In the context of an ongoing COVID-19 pandemic, several vaccines have been approved for emergency use in the hope of reducing the spread of infection. Several countries have approved CoronaVac, an inactivated severe acute respiratory syndrome coronavirus 2 (SARS-CoV-2) vaccine. Similar to some other vaccines, immunogenicity is largely unclear as it relates to specific populations of people. Specifically, this study sought to investigate the immunogenicity of CoronaVac among adults with autoimmune rheumatic diseases (ARD). Excluded individuals included those with acute febrile illness or symptoms, demyelinating disease, positive baseline IgG serology, and previous COVID-19 vaccination. This prospective, phase 4 trial included 910 adults with ARD and 182 sex- and age-frequency-matched healthy controls (CG), both groups receiving two doses of CoronaVac. Median ages were not significantly different between groups (51 vs. 50 years, p = .985) nor was the number of female participants (76.9% vs. 76.9%, p>.999). The most common ARD diagnoses were chronic inflammatory arthritis (CIA; 49.6%), rheumatoid arthritis (RA; 28.1%), axial spondyloarthritis (axSpA; 11.6%), psoriatic arthritis (PsA; 9.8%), systemic lupus erythematosus (SLE; 25.5%), and primary vasculitis (7.3%). The ARD group had a significantly high frequency of comorbidities, such as systematic arterial hypertension (difference 13.8%, p = .001), dyslipidemia (difference 12.3%, p<.001), interstitial lung disease (difference 8.6%, p<.001), cardiomyopathy (difference 4.1%, p = .024), and chronic renal disease (difference 4.8%, p = .001).
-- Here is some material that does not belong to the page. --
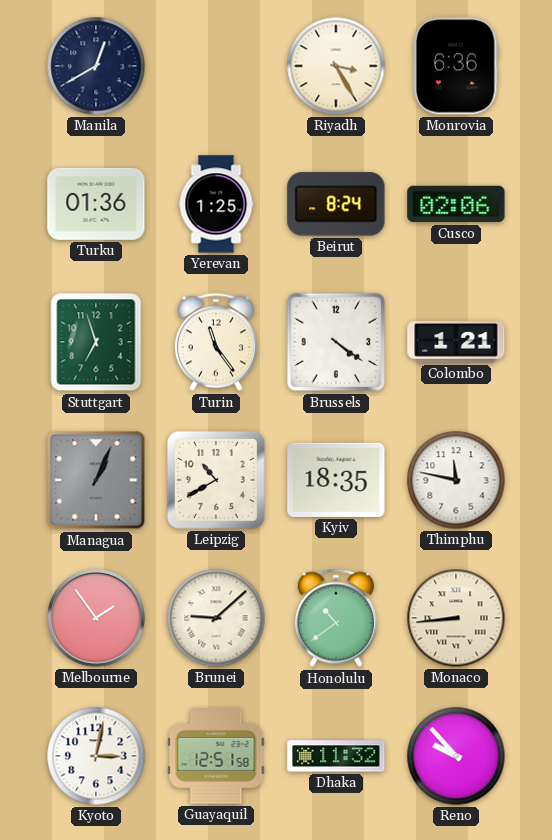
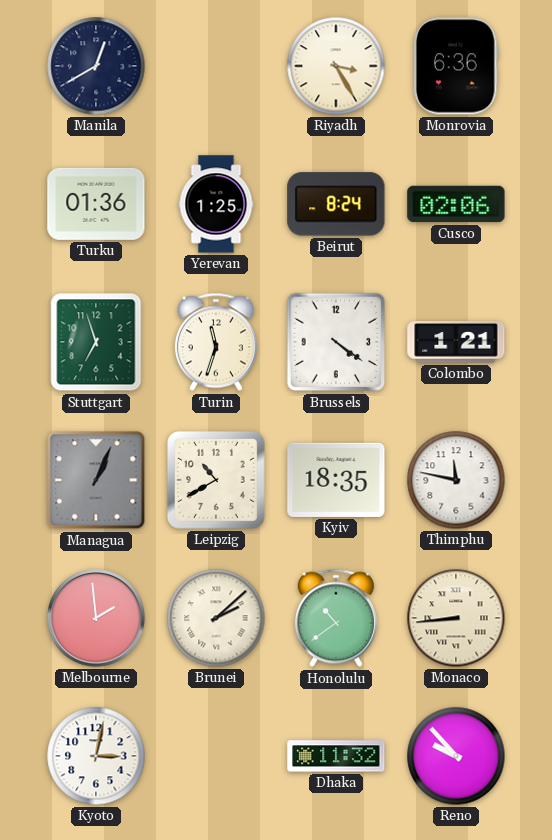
Turin: 11:24 -> 11:33
Melbourne: 1:54 -> 1:59
Brunei: 9:08 -> 2:08
Guayaquil: 12:51 -> none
At Day 28, ARD group had lower IgG frequency (difference -15.9%, p<.001) and NAb positivity (difference -15.7, p<.001) than the CG. At Day 69, lower Nab positivity (difference -23.0, p<.001) and anti-SARS-CoV-2 IgG SC (-25.1, p<.001) were found in the ARD group than the CG. Median neutralization activity (difference -5.8, p = .013) and IgG titers (difference -17.6, p<.001) were also lower in ARD group at Day 69, compared to the CG. Overall, this phase 4 trial suggests that CoronaVac use among ARD patients results in reduced but adequate short-term immunogenicity. Long-term effectiveness of CoronaVac is still being studied.

 

Association Between Age-Related Macular Degeneration and Risk of Heart Failure: A Population-Based Nested Case-Control Study

1. Age-related macular degeneration was significantly associated with heart failure (HF), with odds of HF varying by comorbidity.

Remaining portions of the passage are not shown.